By having open channels of communication where employees can express their concerns, like a 24/7 helpline, leaders stay connected with the pulse of their organization and adapt to their changing needs.
Keeping employees in the know about what’s going on in the company, how it impacts them, and acknowledging their contributions to the company’s success is the key to building lasting and trusted relationships.
The prolonged crisis has severely impacted employee well-being. What can employers do differently to bring about a meaningful and sustainable shift in the wellness quotient?
Since the pandemic, organizations have been made aware of a whole new spectrum of challenges, including mental health of employees and their families. A long-drawn crisis like this negatively impacts overall well-being and ultimately employee productivity and team culture. Mental health is an important factor in our overall well-being and as essential as physical health. Organizations must invest in mental health & well-being programs, these are now critical for maintaining employee morale, resilience in the face of organizational change, and innovation.
At Pitney Bowes, we have a dedicated 24/7 helpline and 24/7 free-confidential counseling services for employees and their families. We organize regular workshops for employees by mental health professionals and in May this year we hosted a ‘Mental Well-being Week’ and held themed sessions by industry experts, special guest speakers, and our internal wellness team.
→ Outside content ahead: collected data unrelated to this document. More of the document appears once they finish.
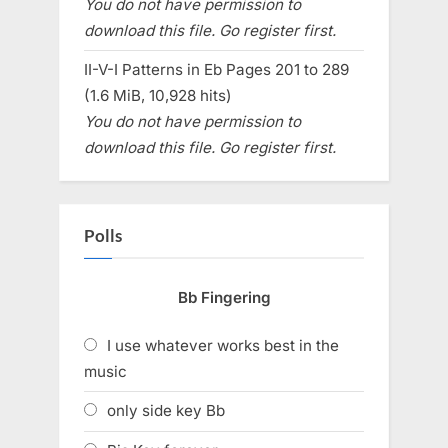
You do not have permission to
download this file. Go register first.
II-V-I Patterns in Eb Pages 201 to 289
(1.6 MiB, 10,928 hits)
You do not have permission to
download this file. Go register first.
Polls
Bb Fingering
I use whatever works best in the
music
only side key Bb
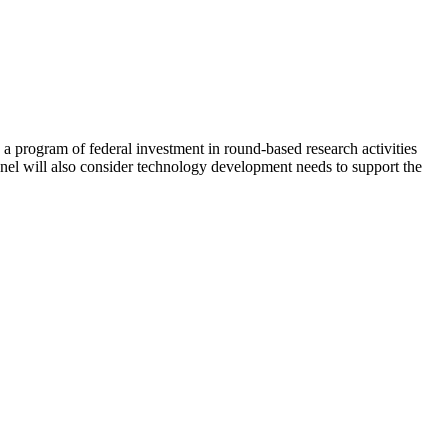
 program of federal investment in round-based research activities
nel will also consider technology development needs to support the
In your opinion, what are the cornerstones of building an inclusive and high-performing digital work culture?
Only talent matters. Pitney Bowes has a long-standing commitment to ‘Diversity & Inclusion’ and has been an equal opportunity employer for a century now, which continues into today’s new remote/hybrid workplace era. We hire the best talent regardless of geography, generation, gender, sexual orientation, race, ethnicity, disability, religion, thoughts and communication styles. While this rich mix distinguishes us as individuals, it also enhances our business to give our clients the best value. Our ability to look at things from diverse perspectives helps us drive innovation and success.